It is possible for there to be multiple matching supplementals in TiesDb. In that case,
Workflow Manager will first pick the supplementals with the best job status. The job statuses
from best to worst are COMPLETE
, COMPLETE_WITH_WARNINGS
, and COMPLETE_WITH_ERRORS
. If no jobs
with those statuses exist, all other statuses are considered equally bad. If there are multiple
supplementals with the same status, the most recently created supplemental will be used.

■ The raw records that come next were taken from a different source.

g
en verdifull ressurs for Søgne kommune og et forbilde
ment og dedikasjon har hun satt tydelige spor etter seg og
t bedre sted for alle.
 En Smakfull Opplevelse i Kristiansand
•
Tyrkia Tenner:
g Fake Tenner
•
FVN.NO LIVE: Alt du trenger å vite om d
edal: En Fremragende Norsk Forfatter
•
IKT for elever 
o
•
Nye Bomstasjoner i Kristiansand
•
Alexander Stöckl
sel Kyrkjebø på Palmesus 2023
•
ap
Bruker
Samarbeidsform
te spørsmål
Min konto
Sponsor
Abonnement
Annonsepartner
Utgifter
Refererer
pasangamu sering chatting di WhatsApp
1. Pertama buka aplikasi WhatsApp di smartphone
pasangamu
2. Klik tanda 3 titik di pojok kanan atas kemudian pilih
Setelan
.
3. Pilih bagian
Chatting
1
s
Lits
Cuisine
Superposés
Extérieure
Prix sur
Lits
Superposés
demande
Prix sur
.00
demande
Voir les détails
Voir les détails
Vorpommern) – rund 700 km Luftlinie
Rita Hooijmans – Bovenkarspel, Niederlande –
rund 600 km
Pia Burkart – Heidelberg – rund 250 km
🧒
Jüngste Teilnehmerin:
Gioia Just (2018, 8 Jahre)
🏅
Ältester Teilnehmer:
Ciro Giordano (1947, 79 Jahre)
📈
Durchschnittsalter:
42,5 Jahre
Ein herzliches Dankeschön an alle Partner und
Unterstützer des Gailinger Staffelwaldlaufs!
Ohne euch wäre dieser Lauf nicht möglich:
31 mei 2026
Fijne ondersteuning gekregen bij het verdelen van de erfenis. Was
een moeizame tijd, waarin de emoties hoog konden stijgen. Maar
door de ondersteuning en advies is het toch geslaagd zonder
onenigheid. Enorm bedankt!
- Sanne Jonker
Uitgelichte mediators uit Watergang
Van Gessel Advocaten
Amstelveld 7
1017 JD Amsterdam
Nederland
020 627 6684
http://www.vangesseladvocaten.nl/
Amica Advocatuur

In order to determine if a previous job was similar enough to a current job, a hash of the important parts of the jobs is computed. The parts of the job that are included in the hash are:
- Names of the algorithms used in the pipeline and their order
- Non-ignorable job properties
output.changed.counter
system property- This is an integer that is incremented when there is a change to the Workflow Manager after which previous TiesDb records should not be used. Because this number is part of the job configuration hash, changing this number invalidates all previous TiesDb records.
- Component descriptor's
outputChangedCounter
property.- This works the same way as
output.changed.counter
, except that it only invalidates TiesDb records for jobs that used the component.
- This works the same way as
- Frame ranges and time ranges
- JSON output object major and minor version
- SHA-256 hashes of all input media
- As a result of this, in order to find a matching job, both jobs must have been run on all of the same media. To improve the chances that a matching job is found in TiesDb, a user can choose to only submit jobs for a single piece of media.
Ignorable Properties
There are certain job properties, that when changed, do not change the output. There are also job properties that only affect certain types of media. To make it more likely that a matching job will be found in TiesDb, Workflow Manager can be configured to ignore the previously mentioned job properties when computing the job configuration hash.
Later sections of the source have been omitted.